◆ DESCRIPTION OF THE TASK
Transcribe all the data, leaving each word as it is.

◆ RECORDS TO USE
==============================
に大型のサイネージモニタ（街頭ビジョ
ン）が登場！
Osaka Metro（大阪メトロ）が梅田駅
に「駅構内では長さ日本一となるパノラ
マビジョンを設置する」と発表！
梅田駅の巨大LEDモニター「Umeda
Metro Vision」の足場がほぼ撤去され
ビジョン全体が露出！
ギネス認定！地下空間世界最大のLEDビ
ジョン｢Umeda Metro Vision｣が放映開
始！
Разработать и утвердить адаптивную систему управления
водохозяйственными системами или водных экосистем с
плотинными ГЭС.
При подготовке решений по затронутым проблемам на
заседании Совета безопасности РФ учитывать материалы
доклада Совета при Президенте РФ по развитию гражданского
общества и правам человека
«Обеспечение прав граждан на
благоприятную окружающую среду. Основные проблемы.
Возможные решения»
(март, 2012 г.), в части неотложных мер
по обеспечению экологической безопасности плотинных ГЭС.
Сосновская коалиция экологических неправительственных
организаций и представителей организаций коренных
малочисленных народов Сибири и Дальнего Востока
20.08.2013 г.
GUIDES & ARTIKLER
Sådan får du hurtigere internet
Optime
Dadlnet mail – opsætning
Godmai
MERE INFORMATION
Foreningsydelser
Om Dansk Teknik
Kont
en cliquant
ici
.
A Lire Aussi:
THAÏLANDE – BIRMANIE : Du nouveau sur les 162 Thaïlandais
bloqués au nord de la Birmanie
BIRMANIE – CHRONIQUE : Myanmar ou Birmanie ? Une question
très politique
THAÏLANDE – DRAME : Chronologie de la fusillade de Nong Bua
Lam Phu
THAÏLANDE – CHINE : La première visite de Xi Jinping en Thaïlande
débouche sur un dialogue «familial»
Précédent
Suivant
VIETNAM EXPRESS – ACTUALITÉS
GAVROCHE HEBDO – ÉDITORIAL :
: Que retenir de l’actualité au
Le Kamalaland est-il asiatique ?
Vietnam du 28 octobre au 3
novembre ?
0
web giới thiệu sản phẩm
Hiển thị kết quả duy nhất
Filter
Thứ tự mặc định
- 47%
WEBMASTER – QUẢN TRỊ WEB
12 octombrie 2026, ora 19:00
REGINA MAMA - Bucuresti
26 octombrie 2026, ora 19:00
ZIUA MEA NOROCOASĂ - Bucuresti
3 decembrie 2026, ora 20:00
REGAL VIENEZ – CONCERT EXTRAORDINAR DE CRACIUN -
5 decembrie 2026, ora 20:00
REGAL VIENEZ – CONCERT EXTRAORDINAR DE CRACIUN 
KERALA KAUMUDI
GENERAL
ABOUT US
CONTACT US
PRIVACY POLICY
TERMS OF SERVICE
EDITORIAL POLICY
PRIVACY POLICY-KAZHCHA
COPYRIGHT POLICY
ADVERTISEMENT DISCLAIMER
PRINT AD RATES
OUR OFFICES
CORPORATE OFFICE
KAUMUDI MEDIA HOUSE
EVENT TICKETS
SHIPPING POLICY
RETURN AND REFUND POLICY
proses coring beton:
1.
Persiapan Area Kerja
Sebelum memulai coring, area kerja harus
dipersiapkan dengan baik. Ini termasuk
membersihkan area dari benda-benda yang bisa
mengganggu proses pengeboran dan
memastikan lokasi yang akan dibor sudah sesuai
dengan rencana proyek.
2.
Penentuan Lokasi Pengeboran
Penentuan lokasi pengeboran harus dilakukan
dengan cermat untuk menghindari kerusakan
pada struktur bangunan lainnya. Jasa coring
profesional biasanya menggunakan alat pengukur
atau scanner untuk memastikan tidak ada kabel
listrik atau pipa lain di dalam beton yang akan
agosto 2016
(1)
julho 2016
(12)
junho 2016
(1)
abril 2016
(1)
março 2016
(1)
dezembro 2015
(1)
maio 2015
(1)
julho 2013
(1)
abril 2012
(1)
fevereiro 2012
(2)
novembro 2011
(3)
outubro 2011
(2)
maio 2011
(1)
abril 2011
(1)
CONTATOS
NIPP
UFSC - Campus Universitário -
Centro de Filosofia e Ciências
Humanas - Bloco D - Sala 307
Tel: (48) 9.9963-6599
==============================
◆ RESPONSE TO THE EXERCISE
に大型のサイネージモニタ（街頭ビジョ
ン）が登場！
Osaka Metro（大阪メトロ）が梅田駅
に「駅構内では長さ日本一となるパノラ
マビジョンを設置する」と発表！
梅田駅の巨大LEDモニター「Umeda
Metro Vision」の足場がほぼ撤去され
ビジョン全体が露出！
ギネス認定！地下空間世界最大のLEDビ
ジョン｢Umeda Metro Vision｣が放映開
始！
Разработать и утвердить адаптивную систему управления
водохозяйственными системами или водных экосистем с
плотинными ГЭС.
При подготовке решений по затронутым проблемам на
заседании Совета безопасности РФ учитывать материалы
доклада Совета при Президенте РФ по развитию гражданского
общества и правам человека
«Обеспечение прав граждан на
благоприятную окружающую среду. Основные проблемы.
Возможные решения»
(март, 2012 г.), в части неотложных мер
по обеспечению экологической безопасности плотинных ГЭС.
Сосновская коалиция экологических неправительственных
организаций и представителей организаций коренных
малочисленных народов Сибири и Дальнего Востока
20.08.2013 г.
GUIDES & ARTIKLER
Sådan får du hurtigere internet
Optime
Dadlnet mail – opsætning
Godmai
MERE INFORMATION
Foreningsydelser
Om Dansk Teknik
Kont
en cliquant
ici
.
A Lire Aussi:
THAÏLANDE – BIRMANIE : Du nouveau sur les 162 Thaïlandais
bloqués au nord de la Birmanie
BIRMANIE – CHRONIQUE : Myanmar ou Birmanie ? Une question
très politique
THAÏLANDE – DRAME : Chronologie de la fusillade de Nong Bua
Lam Phu
THAÏLANDE – CHINE : La première visite de Xi Jinping en Thaïlande
débouche sur un dialogue «familial»
Précédent
Suivant
VIETNAM EXPRESS – ACTUALITÉS
GAVROCHE HEBDO – ÉDITORIAL :
: Que retenir de l’actualité au
Le Kamalaland est-il asiatique ?
Vietnam du 28 octobre au 3
novembre ?
0
web giới thiệu sản phẩm
Hiển thị kết quả duy nhất
Filter
Thứ tự mặc định
- 47%
WEBMASTER – QUẢN TRỊ WEB
12 octombrie 2026, ora 19:00
REGINA MAMA - Bucuresti
26 octombrie 2026, ora 19:00
ZIUA MEA NOROCOASĂ - Bucuresti
3 decembrie 2026, ora 20:00
REGAL VIENEZ – CONCERT EXTRAORDINAR DE CRACIUN -
5 decembrie 2026, ora 20:00
REGAL VIENEZ – CONCERT EXTRAORDINAR DE CRACIUN 
KERALA KAUMUDI
GENERAL
ABOUT US
CONTACT US
PRIVACY POLICY
TERMS OF SERVICE
EDITORIAL POLICY
PRIVACY POLICY-KAZHCHA
COPYRIGHT POLICY
ADVERTISEMENT DISCLAIMER
PRINT AD RATES
OUR OFFICES
CORPORATE OFFICE
KAUMUDI MEDIA HOUSE
EVENT TICKETS
SHIPPING POLICY
RETURN AND REFUND POLICY
proses coring beton:
1.
Persiapan Area Kerja
Sebelum memulai coring, area kerja harus
dipersiapkan dengan baik. Ini termasuk
membersihkan area dari benda-benda yang bisa
mengganggu proses pengeboran dan
memastikan lokasi yang akan dibor sudah sesuai
dengan rencana proyek.
2.
Penentuan Lokasi Pengeboran
Penentuan lokasi pengeboran harus dilakukan
dengan cermat untuk menghindari kerusakan
pada struktur bangunan lainnya. Jasa coring
profesional biasanya menggunakan alat pengukur
atau scanner untuk memastikan tidak ada kabel
listrik atau pipa lain di dalam beton yang akan
agosto 2016
(1)
julho 2016
(12)
junho 2016
(1)
abril 2016
(1)
março 2016
(1)
dezembro 2015
(1)
maio 2015
(1)
julho 2013
(1)
abril 2012
(1)
fevereiro 2012
(2)
novembro 2011
(3)
outubro 2011
(2)
maio 2011
(1)
abril 2011
(1)
CONTATOS
NIPP
UFSC - Campus Universitário -
Centro de Filosofia e Ciências
Humanas - Bloco D - Sala 307
Tel: (48) 9.9963-6599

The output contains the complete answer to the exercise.